Two men held in Austria for suspected links to the Paris attacks are not French, a source close to the investigation told AFP Thursday, denying media reports about their nationality.
Two men held in Austria for suspected links to the Paris attacks are not French, a source close to the investigation told AFP Thursday, denying media reports about their nationality.
The two men arrested at the weekend at a refugee centre in the western city of Salzburg "are not French, but are an Algerian and a Pakistani," the source said, asking not to be named.
Salzburg prosecutors had on Wednesday said the two had "arrived from the Middle East" with officials probing "indications of a possible link" to the November 13 Paris attacks.
The arrests reportedly came after a tip-off from French police and the source said Thursday that French investigators had travelled to Salzburg to question the men.
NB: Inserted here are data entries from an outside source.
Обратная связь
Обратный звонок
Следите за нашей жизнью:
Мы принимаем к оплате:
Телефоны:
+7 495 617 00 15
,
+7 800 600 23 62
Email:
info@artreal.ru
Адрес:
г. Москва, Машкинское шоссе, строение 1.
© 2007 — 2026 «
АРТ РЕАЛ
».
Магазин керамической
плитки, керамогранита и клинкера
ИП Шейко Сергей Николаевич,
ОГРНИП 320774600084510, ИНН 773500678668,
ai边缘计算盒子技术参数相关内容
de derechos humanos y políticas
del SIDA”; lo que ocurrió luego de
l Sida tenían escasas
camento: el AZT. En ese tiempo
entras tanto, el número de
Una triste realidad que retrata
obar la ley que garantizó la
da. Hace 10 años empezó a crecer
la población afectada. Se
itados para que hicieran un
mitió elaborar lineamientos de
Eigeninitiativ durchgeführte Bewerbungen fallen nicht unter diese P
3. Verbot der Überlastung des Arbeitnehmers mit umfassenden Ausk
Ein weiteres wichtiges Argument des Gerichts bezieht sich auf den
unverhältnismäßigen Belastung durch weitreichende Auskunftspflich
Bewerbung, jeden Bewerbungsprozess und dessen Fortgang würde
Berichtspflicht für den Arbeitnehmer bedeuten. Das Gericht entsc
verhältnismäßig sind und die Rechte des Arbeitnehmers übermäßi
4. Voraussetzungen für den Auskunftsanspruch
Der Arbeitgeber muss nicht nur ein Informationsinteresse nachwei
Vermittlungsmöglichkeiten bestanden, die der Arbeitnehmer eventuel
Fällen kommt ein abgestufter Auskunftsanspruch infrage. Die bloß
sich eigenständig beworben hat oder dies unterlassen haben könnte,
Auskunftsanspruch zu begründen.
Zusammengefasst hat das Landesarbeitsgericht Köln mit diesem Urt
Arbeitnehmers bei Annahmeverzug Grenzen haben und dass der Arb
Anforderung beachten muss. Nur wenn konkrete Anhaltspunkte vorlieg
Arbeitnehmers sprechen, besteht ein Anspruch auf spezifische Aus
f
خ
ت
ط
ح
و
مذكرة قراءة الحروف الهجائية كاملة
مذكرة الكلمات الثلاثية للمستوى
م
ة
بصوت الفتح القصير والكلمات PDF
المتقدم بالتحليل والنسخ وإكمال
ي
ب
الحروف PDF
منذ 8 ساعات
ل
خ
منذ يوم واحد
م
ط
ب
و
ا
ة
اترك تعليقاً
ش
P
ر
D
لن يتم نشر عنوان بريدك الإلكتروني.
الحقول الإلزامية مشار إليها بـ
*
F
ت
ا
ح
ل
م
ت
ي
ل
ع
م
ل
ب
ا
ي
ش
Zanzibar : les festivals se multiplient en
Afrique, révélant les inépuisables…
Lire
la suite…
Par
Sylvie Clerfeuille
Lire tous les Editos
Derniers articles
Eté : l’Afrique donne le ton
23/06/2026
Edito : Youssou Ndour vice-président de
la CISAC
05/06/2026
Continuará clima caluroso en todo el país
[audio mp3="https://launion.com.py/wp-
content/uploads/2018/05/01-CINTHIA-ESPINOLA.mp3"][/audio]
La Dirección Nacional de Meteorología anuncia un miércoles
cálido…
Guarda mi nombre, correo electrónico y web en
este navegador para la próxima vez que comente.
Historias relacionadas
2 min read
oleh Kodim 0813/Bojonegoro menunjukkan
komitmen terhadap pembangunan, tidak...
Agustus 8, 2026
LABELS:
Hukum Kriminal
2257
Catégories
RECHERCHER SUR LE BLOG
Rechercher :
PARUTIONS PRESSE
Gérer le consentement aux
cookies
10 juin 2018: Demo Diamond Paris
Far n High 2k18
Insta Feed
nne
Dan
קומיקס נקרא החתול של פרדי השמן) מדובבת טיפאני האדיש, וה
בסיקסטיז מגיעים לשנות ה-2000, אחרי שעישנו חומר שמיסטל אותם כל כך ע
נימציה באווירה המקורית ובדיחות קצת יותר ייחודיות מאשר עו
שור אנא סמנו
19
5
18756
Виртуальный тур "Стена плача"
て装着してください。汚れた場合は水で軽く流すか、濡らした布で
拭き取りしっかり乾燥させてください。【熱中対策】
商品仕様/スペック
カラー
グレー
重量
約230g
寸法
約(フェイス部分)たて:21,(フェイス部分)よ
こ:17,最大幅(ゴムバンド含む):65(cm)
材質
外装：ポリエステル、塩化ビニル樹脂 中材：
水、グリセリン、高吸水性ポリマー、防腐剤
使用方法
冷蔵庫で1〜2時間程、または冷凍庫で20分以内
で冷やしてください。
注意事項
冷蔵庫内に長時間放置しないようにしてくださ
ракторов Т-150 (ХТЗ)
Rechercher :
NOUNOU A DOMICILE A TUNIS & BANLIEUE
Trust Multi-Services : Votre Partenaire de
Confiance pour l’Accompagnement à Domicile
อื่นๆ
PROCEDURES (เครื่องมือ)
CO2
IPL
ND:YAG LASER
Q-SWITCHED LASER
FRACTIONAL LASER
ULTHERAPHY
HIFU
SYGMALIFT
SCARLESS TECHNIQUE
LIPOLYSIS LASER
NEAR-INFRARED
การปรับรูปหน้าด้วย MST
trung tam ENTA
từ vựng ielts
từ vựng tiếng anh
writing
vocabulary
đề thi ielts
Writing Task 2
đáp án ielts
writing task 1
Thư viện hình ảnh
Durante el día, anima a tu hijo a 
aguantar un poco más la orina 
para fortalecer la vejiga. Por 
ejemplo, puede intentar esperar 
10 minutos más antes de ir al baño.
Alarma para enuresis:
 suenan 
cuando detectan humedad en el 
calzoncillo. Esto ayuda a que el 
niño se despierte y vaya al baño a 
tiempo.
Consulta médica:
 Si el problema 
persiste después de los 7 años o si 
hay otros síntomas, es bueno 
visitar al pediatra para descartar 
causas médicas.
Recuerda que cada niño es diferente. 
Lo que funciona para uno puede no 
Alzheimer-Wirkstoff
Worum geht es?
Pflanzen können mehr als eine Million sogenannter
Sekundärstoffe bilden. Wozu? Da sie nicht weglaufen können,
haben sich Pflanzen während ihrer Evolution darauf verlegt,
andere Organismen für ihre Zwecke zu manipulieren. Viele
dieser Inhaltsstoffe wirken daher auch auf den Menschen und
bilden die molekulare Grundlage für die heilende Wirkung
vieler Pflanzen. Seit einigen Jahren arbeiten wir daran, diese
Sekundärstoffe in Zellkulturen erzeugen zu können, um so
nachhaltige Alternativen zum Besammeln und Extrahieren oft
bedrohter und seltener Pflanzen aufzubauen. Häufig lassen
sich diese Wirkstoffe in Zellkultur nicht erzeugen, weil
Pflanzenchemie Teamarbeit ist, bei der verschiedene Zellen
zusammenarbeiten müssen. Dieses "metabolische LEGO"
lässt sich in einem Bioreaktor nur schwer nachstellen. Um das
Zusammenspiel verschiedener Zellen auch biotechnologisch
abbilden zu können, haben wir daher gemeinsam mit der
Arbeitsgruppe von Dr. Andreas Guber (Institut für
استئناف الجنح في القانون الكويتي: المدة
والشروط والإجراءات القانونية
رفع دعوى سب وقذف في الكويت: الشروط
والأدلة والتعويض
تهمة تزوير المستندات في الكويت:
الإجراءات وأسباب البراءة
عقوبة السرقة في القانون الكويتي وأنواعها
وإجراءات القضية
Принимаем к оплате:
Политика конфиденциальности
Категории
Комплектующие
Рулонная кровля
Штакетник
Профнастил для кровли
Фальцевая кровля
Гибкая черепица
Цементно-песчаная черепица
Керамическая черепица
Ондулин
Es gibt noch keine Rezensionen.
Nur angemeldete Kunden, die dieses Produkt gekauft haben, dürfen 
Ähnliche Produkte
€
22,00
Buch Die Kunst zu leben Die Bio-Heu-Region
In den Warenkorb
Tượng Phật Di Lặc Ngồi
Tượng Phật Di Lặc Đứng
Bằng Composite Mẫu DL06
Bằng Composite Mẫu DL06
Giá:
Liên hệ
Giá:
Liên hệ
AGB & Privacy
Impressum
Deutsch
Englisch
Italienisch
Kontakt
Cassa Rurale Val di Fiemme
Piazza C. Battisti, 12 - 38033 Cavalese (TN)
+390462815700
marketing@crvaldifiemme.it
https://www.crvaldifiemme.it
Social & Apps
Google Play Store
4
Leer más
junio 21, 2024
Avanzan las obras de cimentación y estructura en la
The Kronen-Zeitung tabloid, which first reported the arrests, had said the two were French and were holding fake Syrian passports.
The paper said they arrived in October together with members of the cell behind the Paris attacks as part of the huge wave of migrants who have entered Austria from the Balkans this year.
Salah Abdeslam, the fugitive 26-year-old French citizen thought to have played a key logistical role in the attacks, was known to have been in Austria on September 9.
According to the Austrian authorities, he was pulled over in a routine traffic check on his way from Hungary to Germany. With him in the car, which had Belgian number plates, were two unidentified men. They were all allowed to continue.